The move to open an adult gaming centre in the popular part of the West End have sparked anger among locals who fear it could lead to increased crime and worsen gambling addiction.

Silvertime Amusement Limited, run by Edward Reed, has been granted a licence to run an adult gaming centre at 32 Gerrard Street.

The street is in a bustling part of Chinatown, not far from Leicester Square, and where they are already many betting shops, casinos and a bingo hall.

Local people objected to this gaming centre claiming it could increase crime, damage tourism and even tear families apart.

One objector was quoted in a council report, saying: “I am worried for our young waiters and waitresses that walk home after working late night shifts and may be targeted by gangs that loiter outside the arcade.

“The area is already home to gang wars and if this new arcade, if approved, will allow them to hang around another premises during all hours, intimidating local residents and tourists.

“Chinatown is home to bakeries, souvenir shops, bars and restaurants, and is a thriving hub of Oriental wonder. There is nothing Oriental about another betting shop on Gerrard Street.”

The council received complaints from people who claimed the new gaming centre would tempt low-paid workers into dangerous gambling habits.

Another person wrote: “Do not turn Chinatown into a gambling destination as it is an oasis for Chinese culture, tradition and businesses.

“The gaming shop will bring misery to the family of those low income workers, particularly the shopkeepers, delivery men, porters etc. who work long hours.”

Another said: “It’s more important to promote the area as family friendly to attract tourists, rather than get vulnerable, bored workers into financial debt through gambling.”

Representing Mr Reed during a meeting on Wednesday (February 16), Philip Kolvin QC said: “Lots of gambling operators want to make their money from people who want to have a bit of fun. They do not want to keep food off children’s tables.

“For most people, gambling is a harmless activity. But for a minority it is a harmful activity involving addiction and harm to themselves.
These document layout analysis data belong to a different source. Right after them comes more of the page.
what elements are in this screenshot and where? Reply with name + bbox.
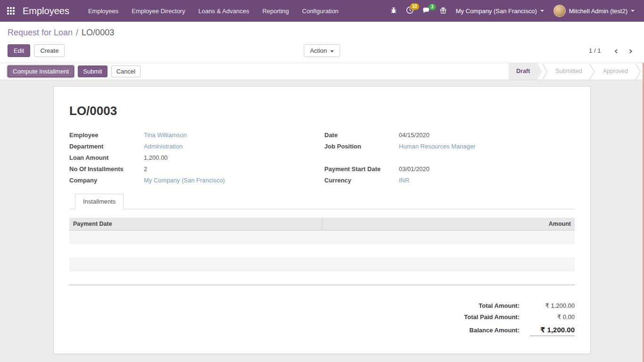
edit-button[interactable]: Edit [8, 44, 30, 57]
field-department: Department Administration [69, 141, 320, 152]
submit-button[interactable]: Submit [78, 66, 107, 77]
status-submitted-label: Submitted [555, 68, 582, 74]
menu-item-reporting[interactable]: Reporting [256, 0, 295, 22]
record-title: LO/0003 [69, 104, 575, 118]
field-currency-value[interactable]: INR [399, 177, 409, 184]
user-name: Mitchell Admin (test2) [569, 8, 627, 15]
menu-item-employee-directory[interactable]: Employee Directory [125, 0, 191, 22]
statusbar-arrow-icon [589, 63, 595, 80]
pager-previous-button[interactable]: ‹ [610, 47, 622, 55]
installment-empty-row [69, 258, 575, 272]
form-sheet: LO/0003 Employee Tina Williamson Departm… [53, 86, 591, 354]
top-navbar: Employees Employees Employee Directory L… [0, 0, 644, 22]
menu-item-employees[interactable]: Employees [82, 0, 125, 22]
total-paid-value: ₹ 0.00 [530, 313, 575, 321]
field-job-position: Job Position Human Resources Manager [324, 141, 575, 152]
caret-down-icon [330, 50, 334, 52]
field-loan-amount: Loan Amount 1,200.00 [69, 152, 320, 164]
pager-next-button[interactable]: › [625, 47, 636, 55]
caret-down-icon [540, 10, 544, 12]
total-paid-row: Total Paid Amount: ₹ 0.00 [464, 313, 575, 321]
field-currency-label: Currency [324, 177, 399, 184]
company-switcher[interactable]: My Company (San Francisco) [451, 0, 549, 22]
user-avatar [553, 5, 566, 17]
breadcrumb-parent-link[interactable]: Request for Loan [8, 28, 73, 38]
status-submitted[interactable]: Submitted [548, 63, 589, 80]
compute-installment-button[interactable]: Compute Installment [8, 66, 74, 77]
tab-installments[interactable]: Installments [75, 194, 124, 209]
column-payment-date[interactable]: Payment Date [69, 218, 322, 230]
control-panel-buttons: Edit Create [8, 44, 65, 57]
total-amount-row: Total Amount: ₹ 1,200.00 [479, 302, 575, 309]
field-company-value[interactable]: My Company (San Francisco) [144, 177, 225, 184]
balance-amount-row: Balance Amount: ₹ 1,200.00 [470, 326, 575, 336]
field-date-value: 04/15/2020 [399, 132, 429, 139]
cancel-button[interactable]: Cancel [111, 66, 140, 77]
app-name[interactable]: Employees [23, 6, 69, 16]
field-installments-count: No Of Installments 2 [69, 164, 320, 175]
odoo-app-window: Employees Employees Employee Directory L… [0, 0, 644, 362]
field-loan-amount-value: 1,200.00 [144, 154, 168, 162]
field-currency: Currency INR [324, 175, 575, 186]
field-department-label: Department [69, 143, 144, 150]
field-job-position-value[interactable]: Human Resources Manager [399, 143, 476, 150]
top-menu: Employees Employee Directory Loans & Adv… [82, 0, 345, 22]
bug-icon [390, 7, 397, 16]
content-area: LO/0003 Employee Tina Williamson Departm… [0, 80, 644, 352]
field-company: Company My Company (San Francisco) [69, 175, 320, 186]
status-approved-label: Approved [603, 68, 628, 74]
activities-button[interactable]: 10 [402, 3, 418, 18]
column-amount[interactable]: Amount [322, 218, 575, 230]
status-draft-label: Draft [516, 68, 530, 74]
notebook-tabs: Installments [69, 194, 575, 209]
field-date-label: Date [324, 132, 399, 139]
field-installments-count-value: 2 [144, 165, 147, 173]
installments-table-header: Payment Date Amount [69, 218, 575, 230]
field-loan-amount-label: Loan Amount [69, 154, 144, 162]
rewards-button[interactable] [435, 4, 451, 18]
field-employee-label: Employee [69, 132, 144, 139]
user-menu[interactable]: Mitchell Admin (test2) [549, 0, 639, 22]
breadcrumb: Request for Loan / LO/0003 [0, 22, 644, 41]
action-label: Action [310, 47, 327, 54]
navbar-systray: 10 3 [386, 0, 639, 22]
installments-table: Payment Date Amount [69, 218, 575, 285]
field-job-position-label: Job Position [324, 143, 399, 150]
menu-item-configuration[interactable]: Configuration [296, 0, 345, 22]
create-button[interactable]: Create [34, 44, 65, 57]
breadcrumb-separator: / [76, 28, 78, 38]
installment-empty-row [69, 272, 575, 285]
action-dropdown-button[interactable]: Action [304, 44, 340, 57]
field-payment-start-date-value: 03/01/2020 [399, 165, 429, 173]
field-grid: Employee Tina Williamson Department Admi… [69, 130, 575, 186]
menu-item-loans-advances[interactable]: Loans & Advances [192, 0, 256, 22]
total-amount-label: Total Amount: [479, 302, 520, 309]
balance-amount-value: ₹ 1,200.00 [530, 326, 575, 336]
statusbar-states: Draft Submitted Approved [509, 63, 644, 80]
status-draft[interactable]: Draft [509, 63, 542, 80]
messages-button[interactable]: 3 [418, 4, 435, 18]
debug-mode-button[interactable] [386, 4, 402, 18]
apps-grid-icon [7, 7, 15, 15]
field-spacer-row [324, 152, 575, 164]
total-paid-label: Total Paid Amount: [464, 313, 520, 321]
field-company-label: Company [69, 177, 144, 184]
field-department-value[interactable]: Administration [144, 143, 182, 150]
balance-amount-label: Balance Amount: [470, 327, 520, 334]
company-name: My Company (San Francisco) [456, 8, 537, 15]
breadcrumb-current: LO/0003 [82, 28, 114, 38]
pager: 1 / 1 ‹ › [589, 47, 636, 55]
gift-icon [439, 7, 447, 16]
field-employee-value[interactable]: Tina Williamson [144, 132, 187, 139]
control-panel: Edit Create Action 1 / 1 ‹ › [0, 41, 644, 63]
statusbar-buttons: Compute Installment Submit Cancel [8, 66, 140, 77]
apps-menu-button[interactable] [2, 0, 20, 22]
status-approved[interactable]: Approved [595, 63, 636, 80]
installment-empty-row [69, 230, 575, 244]
field-column-left: Employee Tina Williamson Department Admi… [69, 130, 320, 186]
field-installments-count-label: No Of Installments [69, 165, 144, 173]
navbar-left: Employees Employees Employee Directory L… [2, 0, 345, 22]
totals-block: Total Amount: ₹ 1,200.00 Total Paid Amou… [69, 302, 575, 340]
caret-down-icon [631, 10, 635, 12]
form-statusbar: Compute Installment Submit Cancel Draft … [0, 63, 644, 80]
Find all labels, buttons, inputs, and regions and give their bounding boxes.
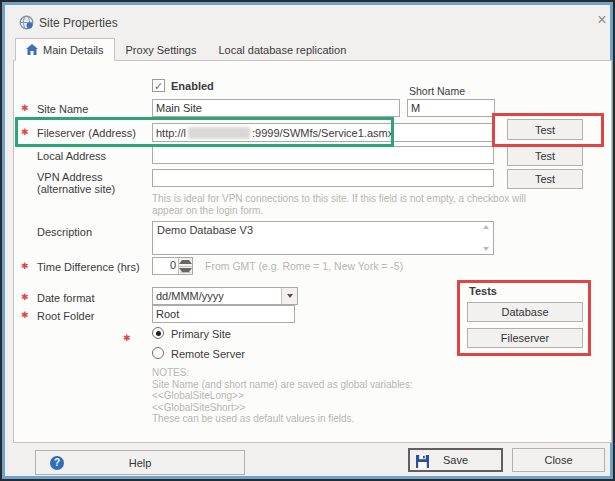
vpn-address-input[interactable] (152, 169, 494, 187)
time-difference-value: 0 (153, 259, 176, 271)
short-name-input[interactable] (407, 99, 495, 117)
tab-main-details-label: Main Details (43, 44, 104, 56)
date-format-label: Date format (37, 292, 94, 304)
description-value: Demo Database V3 (157, 224, 253, 236)
redacted-host-blur (188, 127, 250, 139)
tab-main-details[interactable]: Main Details (15, 38, 115, 61)
notes-line: <<GlobalSiteShort>> (152, 403, 413, 414)
tests-group-title: Tests (469, 285, 497, 297)
enabled-label: Enabled (171, 80, 214, 92)
test-local-address-button[interactable]: Test (507, 146, 583, 166)
required-asterisk: ✱ (21, 292, 29, 302)
home-icon (26, 44, 38, 55)
description-textarea[interactable]: Demo Database V3 (152, 221, 494, 255)
root-folder-input[interactable] (152, 305, 295, 323)
root-folder-label: Root Folder (37, 310, 94, 322)
vpn-address-sublabel: (alternative site) (37, 183, 115, 195)
fileserver-address-label: Fileserver (Address) (37, 127, 136, 139)
test-fileserver2-button[interactable]: Fileserver (467, 328, 583, 348)
description-scrollbar[interactable] (479, 223, 492, 253)
required-asterisk: ✱ (21, 127, 29, 137)
save-button-label: Save (443, 454, 468, 466)
site-properties-dialog: Site Properties × Main Details Proxy Set… (2, 2, 613, 479)
notes-line: These can be used as default values in f… (152, 414, 413, 425)
tab-proxy-settings[interactable]: Proxy Settings (115, 38, 208, 61)
notes-line: Site Name (and short name) are saved as … (152, 380, 413, 391)
tab-local-db-replication[interactable]: Local database replication (207, 38, 357, 61)
help-button-label: Help (129, 457, 152, 469)
site-properties-icon (19, 15, 34, 30)
required-asterisk: ✱ (123, 333, 131, 343)
help-button[interactable]: ? Help (35, 450, 245, 475)
scroll-up-icon[interactable] (483, 225, 489, 229)
gmt-hint-text: From GMT (e.g. Rome = 1, New York = -5) (205, 261, 403, 273)
save-icon (416, 455, 429, 468)
local-address-label: Local Address (37, 150, 106, 162)
spinner-up-icon[interactable] (179, 258, 192, 267)
fileserver-url-suffix: :9999/SWMfs/Service1.asmx (252, 127, 393, 139)
required-asterisk: ✱ (21, 310, 29, 320)
short-name-label: Short Name (409, 85, 465, 97)
close-icon[interactable]: × (593, 11, 611, 29)
description-label: Description (37, 226, 92, 238)
required-asterisk: ✱ (21, 261, 29, 271)
primary-site-label: Primary Site (171, 328, 231, 340)
tab-proxy-settings-label: Proxy Settings (126, 44, 197, 56)
close-button[interactable]: Close (512, 448, 605, 472)
date-format-select[interactable]: dd/MMM/yyyy (152, 287, 298, 305)
tab-local-db-replication-label: Local database replication (218, 44, 346, 56)
required-asterisk: ✱ (21, 103, 29, 113)
site-name-label: Site Name (37, 103, 88, 115)
remote-server-label: Remote Server (171, 348, 245, 360)
test-database-button[interactable]: Database (467, 302, 583, 322)
local-address-input[interactable] (152, 146, 494, 164)
notes-line: NOTES: (152, 368, 413, 379)
test-vpn-button[interactable]: Test (507, 169, 583, 189)
date-format-value: dd/MMM/yyyy (156, 290, 224, 302)
combo-arrow-icon[interactable] (281, 288, 297, 304)
dialog-title: Site Properties (39, 16, 118, 30)
notes-text: NOTES: Site Name (and short name) are sa… (152, 368, 413, 426)
checkbox-check-icon: ✓ (154, 80, 163, 92)
time-difference-stepper[interactable]: 0 (152, 257, 193, 275)
vpn-help-text: This is ideal for VPN connections to thi… (152, 193, 544, 216)
notes-line: <<GlobalSiteLong>> (152, 391, 413, 402)
enabled-checkbox[interactable]: ✓ (152, 79, 165, 92)
time-difference-label: Time Difference (hrs) (37, 261, 140, 273)
help-icon: ? (50, 456, 64, 470)
spinner-down-icon[interactable] (179, 267, 192, 275)
tab-strip: Main Details Proxy Settings Local databa… (15, 38, 357, 61)
save-button[interactable]: Save (408, 448, 503, 472)
screenshot-frame: Site Properties × Main Details Proxy Set… (0, 0, 615, 481)
scroll-down-icon[interactable] (483, 247, 489, 251)
site-name-input[interactable] (152, 99, 400, 117)
vpn-address-label: VPN Address (37, 171, 102, 183)
fileserver-address-input[interactable]: http://l :9999/SWMfs/Service1.asmx (152, 123, 494, 142)
remote-server-radio[interactable] (152, 347, 164, 359)
test-fileserver-button[interactable]: Test (507, 119, 583, 140)
fileserver-url-prefix: http://l (156, 127, 186, 139)
primary-site-radio[interactable] (152, 327, 164, 339)
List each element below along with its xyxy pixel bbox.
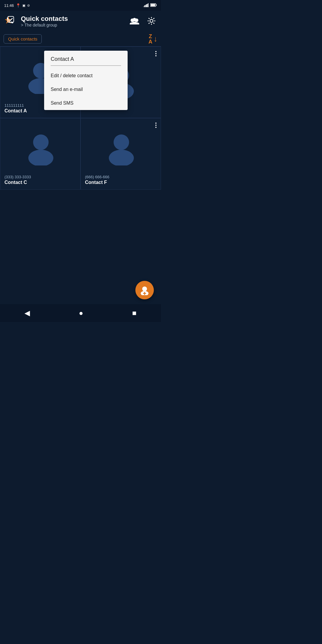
context-menu-send-email[interactable]: Send an e-mail	[44, 83, 128, 96]
context-menu-overlay[interactable]: Contact A Edit / delete contact Send an …	[0, 0, 161, 322]
context-menu: Contact A Edit / delete contact Send an …	[44, 51, 128, 110]
context-menu-send-sms[interactable]: Send SMS	[44, 96, 128, 110]
context-menu-title: Contact A	[44, 51, 128, 65]
context-menu-edit-delete[interactable]: Edit / delete contact	[44, 69, 128, 83]
context-menu-divider	[51, 65, 121, 66]
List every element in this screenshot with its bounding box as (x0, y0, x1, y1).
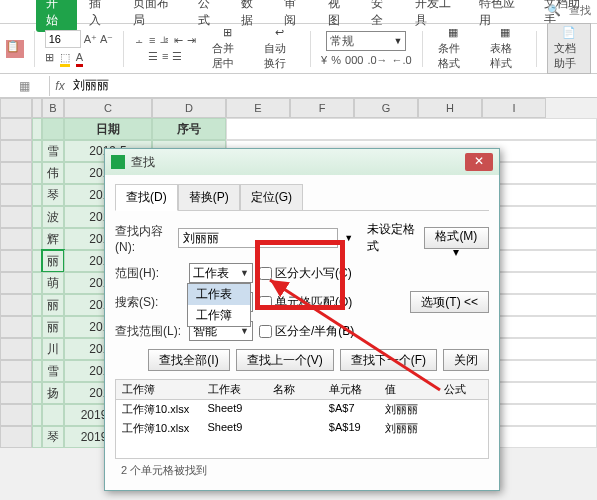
ribbon-bar: 📋 A⁺ A⁻ ⊞ ⬚ A ⫠ ≡ ⫡ ⇤ ⇥ ☰ ≡ ☰ ⊞ 合并居中 (0, 24, 597, 74)
format-button[interactable]: 格式(M) ▾ (424, 227, 489, 249)
ribbon-tab-insert[interactable]: 插入 (79, 0, 120, 32)
corner-cell[interactable] (0, 98, 32, 118)
currency-icon[interactable]: ¥ (321, 54, 327, 66)
scope-dropdown: 工作表 工作簿 (187, 283, 251, 327)
res-col-formula[interactable]: 公式 (438, 380, 488, 399)
formula-input[interactable]: 刘丽丽 (70, 74, 597, 97)
merge-center-button[interactable]: ⊞ 合并居中 (206, 24, 248, 73)
dec-inc-icon[interactable]: .0→ (367, 54, 387, 66)
cell[interactable]: 波 (42, 206, 64, 228)
col-header[interactable]: E (226, 98, 290, 118)
ribbon-tab-security[interactable]: 安全 (361, 0, 402, 32)
fill-color-icon[interactable]: ⬚ (60, 51, 70, 67)
case-checkbox[interactable] (259, 267, 272, 280)
align-right-icon[interactable]: ☰ (172, 50, 182, 63)
dec-dec-icon[interactable]: ←.0 (392, 54, 412, 66)
align-bot-icon[interactable]: ⫡ (159, 34, 170, 47)
find-scope-label: 查找范围(L): (115, 323, 183, 340)
tab-goto[interactable]: 定位(G) (240, 184, 303, 211)
ribbon-search-label: 查找 (569, 3, 591, 18)
scope-option-workbook[interactable]: 工作簿 (188, 305, 250, 326)
col-header[interactable]: G (354, 98, 418, 118)
scope-option-sheet[interactable]: 工作表 (188, 284, 250, 305)
indent-dec-icon[interactable]: ⇤ (174, 34, 183, 47)
results-list: 工作簿 工作表 名称 单元格 值 公式 工作簿10.xlsxSheet9$A$7… (115, 379, 489, 459)
search-dir-label: 搜索(S): (115, 294, 183, 311)
col-header[interactable]: B (42, 98, 64, 118)
comma-icon[interactable]: 000 (345, 54, 363, 66)
cell[interactable]: 丽 (42, 294, 64, 316)
res-col-name[interactable]: 名称 (267, 380, 323, 399)
tab-find[interactable]: 查找(D) (115, 184, 178, 211)
cell[interactable]: 琴 (42, 184, 64, 206)
inc-font-icon[interactable]: A⁺ (84, 33, 97, 46)
wps-icon (111, 155, 125, 169)
find-dialog: 查找 ✕ 查找(D) 替换(P) 定位(G) 查找内容(N): ▼ 未设定格式 … (104, 148, 500, 491)
merge-icon: ⊞ (223, 26, 232, 39)
res-col-cell[interactable]: 单元格 (323, 380, 379, 399)
cell[interactable]: 丽 (42, 250, 64, 272)
options-button[interactable]: 选项(T) << (410, 291, 489, 313)
border-icon[interactable]: ⊞ (45, 51, 54, 67)
align-top-icon[interactable]: ⫠ (134, 34, 145, 47)
scope-combo[interactable]: 工作表▼ (189, 263, 253, 283)
search-icon[interactable]: 🔍 (547, 4, 561, 17)
fullwidth-checkbox[interactable] (259, 325, 272, 338)
number-format-combo[interactable]: 常规▼ (326, 31, 406, 51)
ribbon-tab-layout[interactable]: 页面布局 (123, 0, 186, 32)
cell[interactable]: 辉 (42, 228, 64, 250)
cell[interactable]: 琴 (42, 426, 64, 448)
cell[interactable]: 扬 (42, 382, 64, 404)
cell[interactable]: 雪 (42, 140, 64, 162)
res-col-value[interactable]: 值 (379, 380, 439, 399)
cell[interactable]: 萌 (42, 272, 64, 294)
col-header[interactable]: F (290, 98, 354, 118)
font-size-input[interactable] (45, 30, 81, 48)
close-dialog-button[interactable]: 关闭 (443, 349, 489, 371)
table-style-button[interactable]: ▦ 表格样式 (484, 24, 526, 73)
find-next-button[interactable]: 查找下一个(F) (340, 349, 437, 371)
col-header[interactable] (32, 98, 42, 118)
cond-format-button[interactable]: ▦ 条件格式 (432, 24, 474, 73)
results-status: 2 个单元格被找到 (115, 459, 489, 482)
close-button[interactable]: ✕ (465, 153, 493, 171)
indent-inc-icon[interactable]: ⇥ (187, 34, 196, 47)
dialog-titlebar[interactable]: 查找 ✕ (105, 149, 499, 175)
font-color-icon[interactable]: A (76, 51, 83, 67)
cell[interactable]: 伟 (42, 162, 64, 184)
find-content-input[interactable] (178, 228, 338, 248)
res-col-workbook[interactable]: 工作簿 (116, 380, 202, 399)
col-header[interactable]: I (482, 98, 546, 118)
cell[interactable] (42, 404, 64, 426)
align-mid-icon[interactable]: ≡ (149, 34, 155, 47)
wrap-icon: ↩ (275, 26, 284, 39)
doc-helper-button[interactable]: 📄 文档助手 (547, 23, 591, 74)
name-box[interactable]: ▦ (0, 76, 50, 96)
no-format-label: 未设定格式 (367, 221, 418, 255)
autowrap-button[interactable]: ↩ 自动换行 (258, 24, 300, 73)
col-header[interactable]: D (152, 98, 226, 118)
find-prev-button[interactable]: 查找上一个(V) (236, 349, 334, 371)
table-style-icon: ▦ (500, 26, 510, 39)
cell-match-checkbox[interactable] (259, 296, 272, 309)
align-center-icon[interactable]: ≡ (162, 50, 168, 63)
ribbon-tab-view[interactable]: 视图 (318, 0, 359, 32)
col-header[interactable]: C (64, 98, 152, 118)
cell[interactable]: 雪 (42, 360, 64, 382)
scope-label: 范围(H): (115, 265, 183, 282)
ribbon-tab-start[interactable]: 开始 (36, 0, 77, 32)
result-row[interactable]: 工作簿10.xlsxSheet9$A$7刘丽丽 (116, 400, 488, 419)
find-all-button[interactable]: 查找全部(I) (148, 349, 229, 371)
tab-replace[interactable]: 替换(P) (178, 184, 240, 211)
percent-icon[interactable]: % (331, 54, 341, 66)
dec-font-icon[interactable]: A⁻ (100, 33, 113, 46)
cell[interactable]: 川 (42, 338, 64, 360)
result-row[interactable]: 工作簿10.xlsxSheet9$A$19刘丽丽 (116, 419, 488, 438)
paste-icon[interactable]: 📋 (6, 40, 24, 58)
cell[interactable]: 丽 (42, 316, 64, 338)
fx-label[interactable]: fx (50, 79, 70, 93)
col-header[interactable]: H (418, 98, 482, 118)
align-left-icon[interactable]: ☰ (148, 50, 158, 63)
res-col-worksheet[interactable]: 工作表 (202, 380, 268, 399)
find-content-label: 查找内容(N): (115, 223, 172, 254)
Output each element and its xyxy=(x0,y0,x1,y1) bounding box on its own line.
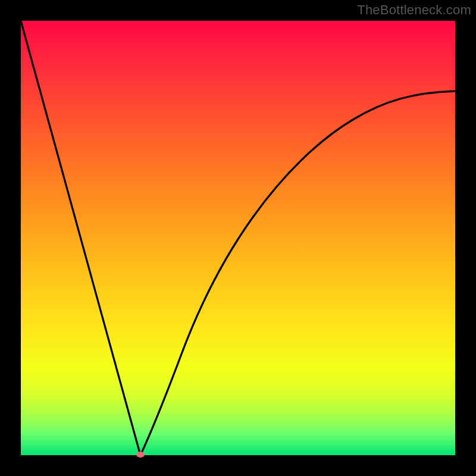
watermark-text: TheBottleneck.com xyxy=(357,2,471,18)
bottleneck-curve xyxy=(21,21,455,455)
minimum-marker xyxy=(136,452,145,458)
chart-frame: TheBottleneck.com xyxy=(0,0,476,476)
gradient-plot-area xyxy=(21,21,455,455)
curve-path xyxy=(21,21,455,455)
That is why gambling is regulated.”

He said Mr Reed would visit the premise daily in its first few months of opening.

A planning report revealed there were 101 homes, two hostels, five faith groups and five other betting shops nearby.

Quoted in the report, Westminster city council licensing officer Kevin Jackaman said: “The area is an attraction to vulnerable persons and in particular those with problems with gambling and/or alcohol or drug abuse problems.”

The report said Mr Reed, who owned the gambling shop, had over two decades’ experience of running gaming centres.

It adds: “He is a conscientious, hands-on owner, who has built a competent, well-staffed organisation.

“The organisation has never suffered a licence refusal or a review.”

The Met Police did not object to the gambling licence application.

Silvertime Amusements was contacted for further comment.